The cardinal shook her head in quiet reproof. “Some wounds should be healed, no matter how much time has passed or how much time is left.”

Talin stared at the floor, barely able to see through the swirling darkness of memory, pain, and a savage need that threatened to destroy her world. “After,” she whispered, not knowing why she made even that concession. “After.” After they found Jon. “Maybe.”

Clay followed Lucas enough of a distance that the women had privacy, but the lair remained in their line of sight. “Thanks for coming so quickly.” He’d made the call after sending Talin upstairs when they had first arrived home.

“You would’ve done the same.” Lucas took a seat on the forest floor, bracing his back against a nearby tree trunk.

Clay took the same position forty-five degrees to the left, a position that allowed him to watch the lair as they talked. But neither of them said anything for several minutes. Leaves rustled, smaller animals went about their business, the sky hung a heavy gray crisscrossed with forest green.

“She’s the one,” Lucas said into the whispering quiet.

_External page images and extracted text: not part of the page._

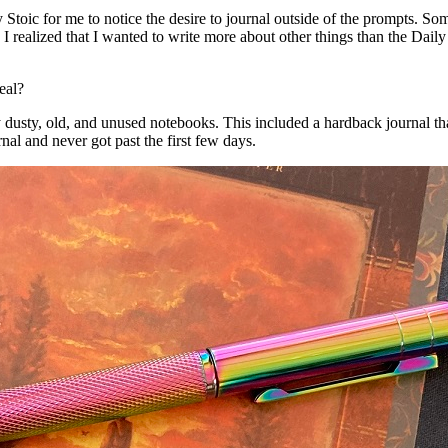
y Stoic for me to notice the desire to journal outside of the prompts. S
I realized that I wanted to write more about other things than the Daily
eal?
y dusty, old, and unused notebooks. This included a hardback journal th
rnal and never got past the first few days.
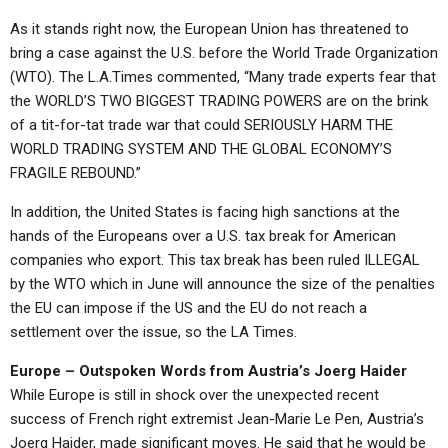
As it stands right now, the European Union has threatened to
bring a case against the U.S. before the World Trade Organization
(WTO). The L.A.Times commented, “Many trade experts fear that
the WORLD’S TWO BIGGEST TRADING POWERS are on the brink
of a tit-for-tat trade war that could SERIOUSLY HARM THE
WORLD TRADING SYSTEM AND THE GLOBAL ECONOMY’S
FRAGILE REBOUND.”
In addition, the United States is facing high sanctions at the
hands of the Europeans over a U.S. tax break for American
companies who export. This tax break has been ruled ILLEGAL
by the WTO which in June will announce the size of the penalties
the EU can impose if the US and the EU do not reach a
settlement over the issue, so the LA Times.
Europe – Outspoken Words from Austria’s Joerg Haider
While Europe is still in shock over the unexpected recent
success of French right extremist Jean-Marie Le Pen, Austria’s
Joerg Haider, made significant moves. He said that he would be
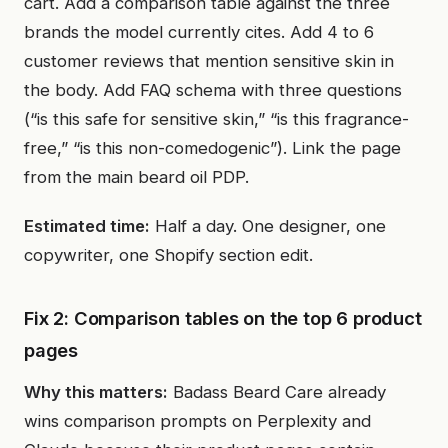
cart. Add a comparison table against the three
brands the model currently cites. Add 4 to 6
customer reviews that mention sensitive skin in
the body. Add FAQ schema with three questions
(“is this safe for sensitive skin,” “is this fragrance-
free,” “is this non-comedogenic”). Link the page
from the main beard oil PDP.
Estimated time:
Half a day. One designer, one
copywriter, one Shopify section edit.
Fix 2: Comparison tables on the top 6 product
pages
Why this matters:
Badass Beard Care already
wins comparison prompts on Perplexity and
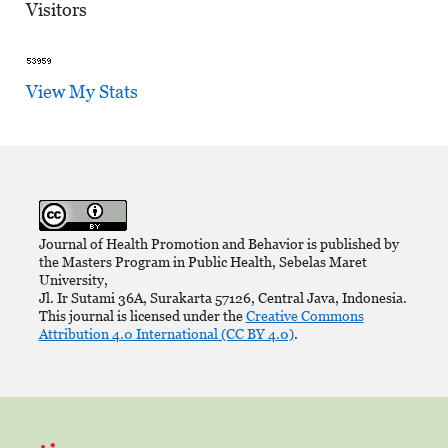
Visitors
View My Stats
Journal of Health Promotion and Behavior is published by
the Masters Program in Public Health, Sebelas Maret
University,
Jl. Ir Sutami 36A, Surakarta 57126, Central Java, Indonesia.
This journal is licensed under the
Creative Commons
Attribution 4.0 International (CC BY 4.0)
.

“You see the future now? You going to tell me she’s my one true love next?” Flippant words but they cut like shards of glass.

Lucas snorted. “No. I meant she’s the one you said Faith reminded you of back when you two first met. I’m right, aren’t I?”

Clay had snarled at Faith that day, almost gotten into a fight with Vaughn because of it. “Yeah. There’s not much resemblance aside from the height.” Faith was a redhead to Talin’s brunette, Psy to her human. “But they’re both stubborn and-” He shook his head. “They’re nothing alike. Maybe I just wanted to see what I saw.”

“Maybe,” Lucas agreed. “You’ve been hung up on this Talin for a long time. Thing like that can drive a man a little crazy.”

Clay had never spoken to Lucas about Talin. He stayed silent now, too.

Lucas stretched out one leg, braced his arm on the one that remained bent at the knee. “I don’t know her, but I know you. And I know when a man’s got demons chasing him.”